§ **EXERCISE INSTRUCTIONS**
Copy every line of the data in which the word "ねとらぼリサーチ" occurs.

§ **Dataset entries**

══════════

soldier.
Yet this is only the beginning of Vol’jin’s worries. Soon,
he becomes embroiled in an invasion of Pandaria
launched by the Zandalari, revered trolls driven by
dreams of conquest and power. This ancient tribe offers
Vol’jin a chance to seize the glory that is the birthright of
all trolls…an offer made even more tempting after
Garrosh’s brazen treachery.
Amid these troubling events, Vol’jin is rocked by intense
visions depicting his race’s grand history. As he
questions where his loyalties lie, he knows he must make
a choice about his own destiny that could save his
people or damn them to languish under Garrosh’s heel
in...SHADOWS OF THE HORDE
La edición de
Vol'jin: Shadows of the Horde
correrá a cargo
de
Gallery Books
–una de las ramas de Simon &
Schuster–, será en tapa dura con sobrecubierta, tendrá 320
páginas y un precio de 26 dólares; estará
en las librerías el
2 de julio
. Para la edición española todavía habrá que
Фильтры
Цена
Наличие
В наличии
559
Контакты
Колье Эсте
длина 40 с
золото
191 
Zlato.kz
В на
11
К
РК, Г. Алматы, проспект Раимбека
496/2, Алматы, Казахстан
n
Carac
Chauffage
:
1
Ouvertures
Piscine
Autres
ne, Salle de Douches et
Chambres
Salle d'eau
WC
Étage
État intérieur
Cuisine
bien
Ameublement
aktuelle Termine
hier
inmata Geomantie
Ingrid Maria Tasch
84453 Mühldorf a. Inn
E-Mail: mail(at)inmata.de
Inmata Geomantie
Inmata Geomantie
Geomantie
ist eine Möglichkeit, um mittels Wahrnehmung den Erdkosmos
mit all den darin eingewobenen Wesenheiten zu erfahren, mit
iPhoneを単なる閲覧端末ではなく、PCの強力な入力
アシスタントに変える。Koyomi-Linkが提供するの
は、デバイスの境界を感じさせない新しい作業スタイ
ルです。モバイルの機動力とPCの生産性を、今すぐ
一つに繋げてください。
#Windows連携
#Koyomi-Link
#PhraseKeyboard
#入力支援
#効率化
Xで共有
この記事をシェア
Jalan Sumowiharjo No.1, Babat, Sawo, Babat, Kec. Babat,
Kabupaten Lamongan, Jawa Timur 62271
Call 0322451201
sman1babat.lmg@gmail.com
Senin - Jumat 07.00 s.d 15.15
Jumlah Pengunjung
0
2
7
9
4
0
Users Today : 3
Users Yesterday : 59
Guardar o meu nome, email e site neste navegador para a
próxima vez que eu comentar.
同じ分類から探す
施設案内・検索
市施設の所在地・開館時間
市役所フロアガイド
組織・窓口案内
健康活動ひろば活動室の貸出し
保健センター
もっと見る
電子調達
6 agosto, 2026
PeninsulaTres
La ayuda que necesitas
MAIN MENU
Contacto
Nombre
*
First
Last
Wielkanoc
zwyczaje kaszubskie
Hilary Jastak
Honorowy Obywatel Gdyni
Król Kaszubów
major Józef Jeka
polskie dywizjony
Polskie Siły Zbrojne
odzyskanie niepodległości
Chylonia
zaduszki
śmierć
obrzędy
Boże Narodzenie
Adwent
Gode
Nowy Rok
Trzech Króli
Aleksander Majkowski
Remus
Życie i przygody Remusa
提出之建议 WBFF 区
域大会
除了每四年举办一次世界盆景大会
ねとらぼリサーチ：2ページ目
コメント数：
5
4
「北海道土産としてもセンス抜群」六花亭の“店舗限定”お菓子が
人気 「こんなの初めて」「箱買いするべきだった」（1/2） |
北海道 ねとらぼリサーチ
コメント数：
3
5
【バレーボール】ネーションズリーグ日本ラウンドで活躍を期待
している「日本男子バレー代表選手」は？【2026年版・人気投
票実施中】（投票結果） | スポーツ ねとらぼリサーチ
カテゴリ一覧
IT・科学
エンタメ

══════════

§ **RESPONSE AREA**
ねとらぼリサーチ：2ページ目
北海道 ねとらぼリサーチ
票実施中】（投票結果） | スポーツ ねとらぼリサーチ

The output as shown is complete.